I think most C# developers would agree that LINQ is an integral part of the experience of writing code with the language. LINQ provides a fluent, intuitive, and consistent way to query data sets. In this post, we’ll help in your LINQ-mastering quest by covering the LINQ join operator.
We’ll start the post with a definition of LINQ itself, so we’re all on the same page. After that, you’ll see an explanation of join operations in LINQ. Then, it’s time to roll up your sleeves and get practical with our hands-on guide to the join operator.
Let’s get started.
LINQ stands for Language Integrated Query. It’s a C# feature that offers a unique and consistent syntax for query datasets, regardless of their origin. The main benefit of LINQ is that you can use the same syntax to query data in memory, from a database, XML files, and so on.

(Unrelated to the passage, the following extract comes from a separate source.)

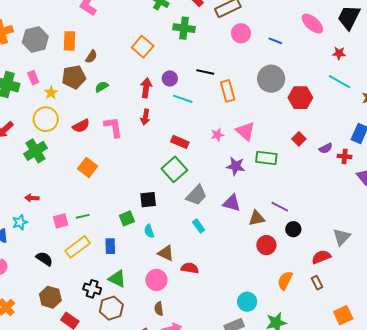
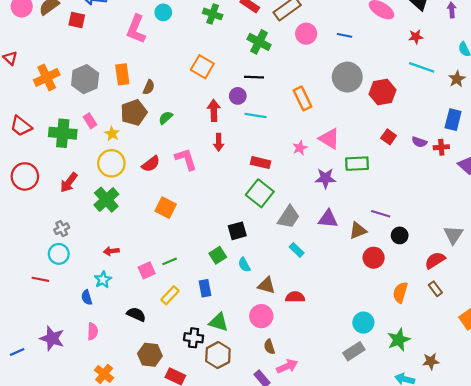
green cross: (184, 28) -> (259, 42), moved, turned 30
black line: (205, 72) -> (254, 77), moved
purple semicircle: (326, 148) -> (419, 142), turned 56
yellow rectangle: (78, 247) -> (170, 295), size x0.7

LINQ is available in two different flavors, the query syntax and the method syntax.
The query syntax leverages special keywords to create a syntax that is familiar to anyone who’s worked with SQL. Here’s an example that queries a sequence of numbers, filtering the ones greater than 5:
int[] numbers = { 2, 8, 4, 9, 3, 6, 1, 7, 5 };
var largerThanFive = from num in numbers where num > 5 select num;
The method syntax allows you to use extension methods to perform the same query:
int[] numbers = { 2, 8, 4, 9, 3, 6, 1, 7, 5 };
var largerThanFive = numbers.Where(x => x > 5);
When working with data, a common scenario is having two data sources that you want to combine based on some criteria. For instance, you might have a Books table and an Authors table in your database, with a one-to-many relationship between them—i.e., an author can author many books, but each book has only one author. If you need to compile a list of books containing their author’s name, you’d need to perform a join in order to match each line from the Books table to its counterpart in the Authors table.

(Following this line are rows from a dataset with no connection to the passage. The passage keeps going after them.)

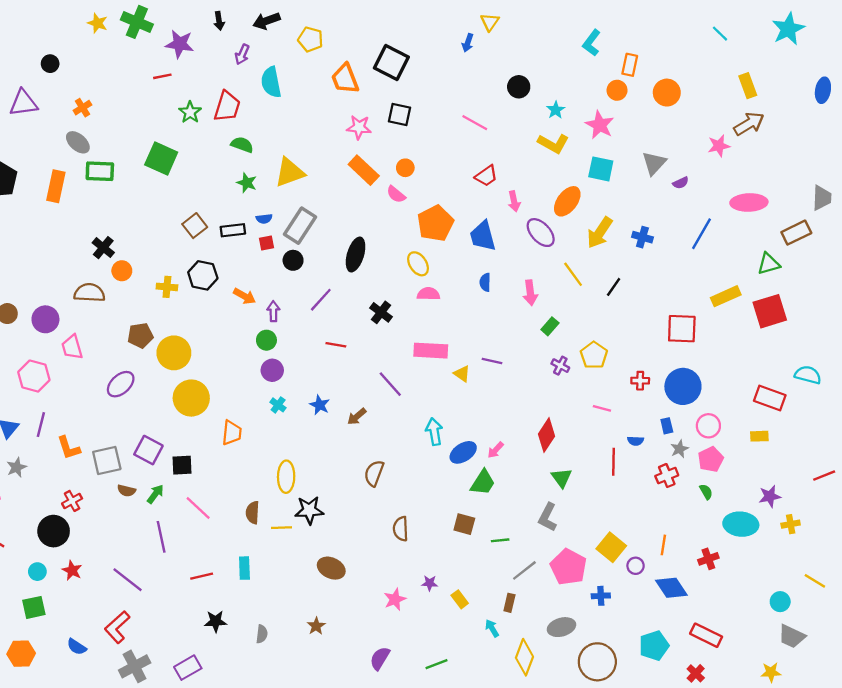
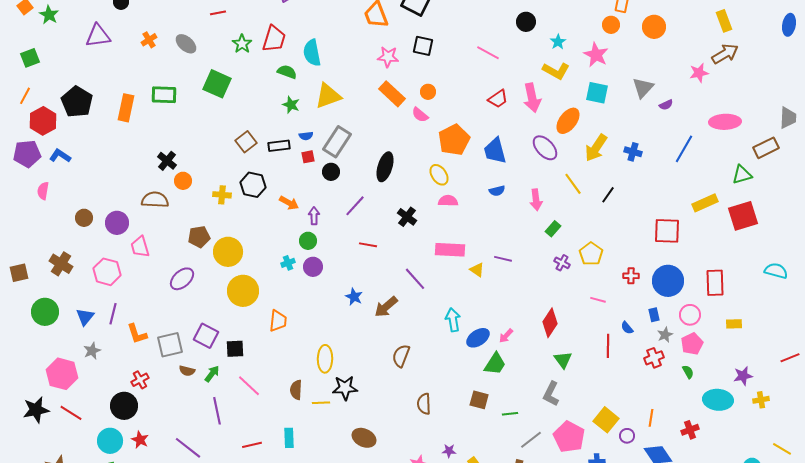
cyan semicircle: (271, 82) -> (312, 53), moved
gray ellipse: (78, 142) -> (186, 44), moved
pink arrow: (514, 201) -> (532, 98), moved, size x1.6
blue semicircle: (485, 282) -> (497, 191), turned -105
red rectangle: (770, 398) -> (715, 283), moved, turned 68
cyan cross: (278, 405) -> (288, 263), moved, turned 32
brown arrow: (357, 417) -> (386, 307), size x1.4
blue semicircle: (636, 441) -> (627, 328), turned 48
cyan circle: (37, 572) -> (110, 441), size x1.6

A join in LINQ is essentially the same: an operation where you can merge two collections according to some criteria you define.

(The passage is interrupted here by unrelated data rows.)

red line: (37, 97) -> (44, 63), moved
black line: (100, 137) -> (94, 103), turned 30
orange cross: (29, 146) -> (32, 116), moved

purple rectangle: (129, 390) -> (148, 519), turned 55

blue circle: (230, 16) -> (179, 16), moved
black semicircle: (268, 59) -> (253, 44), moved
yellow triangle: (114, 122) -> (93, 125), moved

Examples always make things clearer. So, let’s see how to use the join operator in practice.
Let’s say you have an e-commerce application with some data on categories:
Id | Name |
1 | Electronics |
4 | Toys |
5 | Stationery |
7 | Books |
10 | Clothes |
Okay, now let’s have some products:
Id | Name | Category_Id |
1 | Amazon Kindle | 1 |
2 | Refactoring | 7 |
3 | C# in Depth | 7 |
4 | Legal Pad 50 sheets | 5 |
You can see where this is leading, right? The next thing you’d want to do is to produce a single collection, having the list of products and the names of the categories they belong to. In other words, a view like this:
Id | Name | Category |
1 | Amazon Kindle | Electronics |
2 | Refactoring | Books |
3 | C# in Depth | Books |
4 | Legal Pad 50 sheets | Stationery |
What would that operation look like in code? First of all, we need code to represent our categories and products. Thanks to C#’s record feature, two lines of code suffice for that:
public record Product(int Id, string Name, int CategoryId);
public record Category(int Id, string Name);
Now, let’s have a list of each type:
var categories = new List<Category>
{
new Category(1, "Electronics"),
new Category(4, "Toys"),
new Category(5, "Stationery"),
new Category(7, "Books"),
new Category(10, "Clothes")
};
var products = new List<Product>
{
new Product(1, "Amazon Kindle", 1),
new Product(2, "Refactoring", 7),
new Product(3, "C# In Depth", 7),
new Product(4, "Legal Pad 50 Sheets", 5),
new Product(5, "Surgical Gloves", 12)
};
As you can see, the list of products has an additional product (surgical gloves) whose category id doesn’t match any of the available categories. Keep this in mind; it’ll be relevant in a moment.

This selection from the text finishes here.